Not surprisingly, the Avandia news was the big buzz at the meeting of the European Association for the Study of Diabetes (EASD) in Stockholm. Attendees I spoke with expressed surprise that although the U.S. Food and Drug Administration and the European Medicines Agency had made announcements on same day, their decisions were different: The EMA had suspended Avandia entirely from the European market while the FDA decided to keep it on the U.S. market with tight restrictions.
How could the European and American agencies have reviewed the same data yet come to different conclusions regarding risk/benefit? And which decision was right? There was much speculation and debate in the hallways at EASD.
Simultaneously, another transatlantic debate was taking place at the meeting. This one, though less likely to make headlines, also has major implications for clinical practice worldwide.
Back in January 2010, the American Diabetes Association recommended the use of hemoglobin A1c for diagnosing diabetes, listing convenience and stability of the test among the advantages. The move was controversial, with many scientists citing data suggesting that sizable proportions of people with diabetes will be missed by using that test rather than either fasting glucose or an oral glucose tolerance test (OGTT), considered the gold standard.
At the EASD meeting, investigators from the U.K., Spain, Norway, France, Portugal, and the Republic of Korea presented data showing a lack of correlation between the tests, and either advised against or at least recommended caution in the use of A1c as a diagnostic.
Prof. George Alberti summarized an expert committee’s recommendation to the World Health Organization that glucose testing should remain the preferred diagnostic method, with A1c as an alternative provided that certain conditions are met. Both the WHO and the EASD are expected to issue positions soon.

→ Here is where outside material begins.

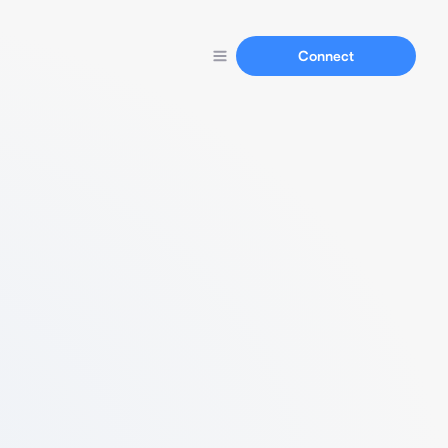
Connect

I asked Dr. M. Sue Kirkman, clinical affairs vice president at ADA, to comment. She said that the ADA had been aware of data showing that the A1c may be less sensitive and therefore would identify fewer people with diabetes than does the fasting glucose, which in turn detects fewer cases than does the OGTT.
She noted that the ADA didn’t advise against glucose tests. “If people want to use glucose tests, they certainly can. But the reality is that a quarter of people with type 2 diabetes in the U.S. are undiagnosed. If you have a test that doesn’t require fasting, that you do when the patient’s in your office—especially in populations with less access to medical care—we think in the real world you can actually diagnose more people.”
While there’s disagreement over diagnostics, at least there’s one point of agreement: Few if any of those patients will be treated with Avandia.